Copy every entry below exactly, and keep out the pictures.

**Stored data entries:**
-=-=-

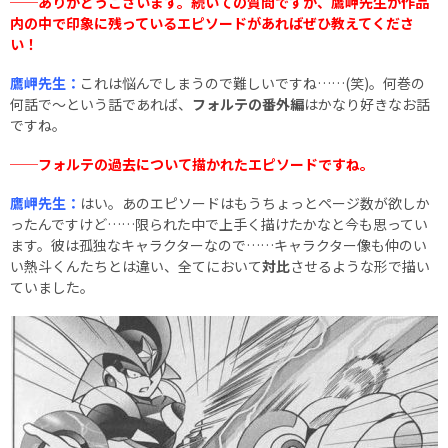
──ありがとうございます。続いての質問ですが、鷹岬先生が作品
内の中で印象に残っているエピソードがあればぜひ教えてくださ
い！
鷹岬先生：
これは悩んでしまうので難しいですね……(笑)。何巻の
何話で～という話であれば、
フォルテの番外編
はかなり好きなお話
ですね。
──フォルテの過去について描かれたエピソードですね。
鷹岬先生：
はい。あのエピソードはもうちょっとページ数が欲しか
ったんですけど……限られた中で上手く描けたかなと今も思ってい
ます。彼は孤独なキャラクターなので……キャラクター像も仲のい
い熱斗くんたちとは違い、全てにおいて
対比
させるような形で描い
ていました。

-=-=-

**Reply to the exercise:**
──ありがとうございます。続いての質問ですが、鷹岬先生が作品
内の中で印象に残っているエピソードがあればぜひ教えてくださ
い！
鷹岬先生：
これは悩んでしまうので難しいですね……(笑)。何巻の
何話で～という話であれば、
フォルテの番外編
はかなり好きなお話
ですね。
──フォルテの過去について描かれたエピソードですね。
鷹岬先生：
はい。あのエピソードはもうちょっとページ数が欲しか
ったんですけど……限られた中で上手く描けたかなと今も思ってい
ます。彼は孤独なキャラクターなので……キャラクター像も仲のい
い熱斗くんたちとは違い、全てにおいて
対比
させるような形で描い
ていました。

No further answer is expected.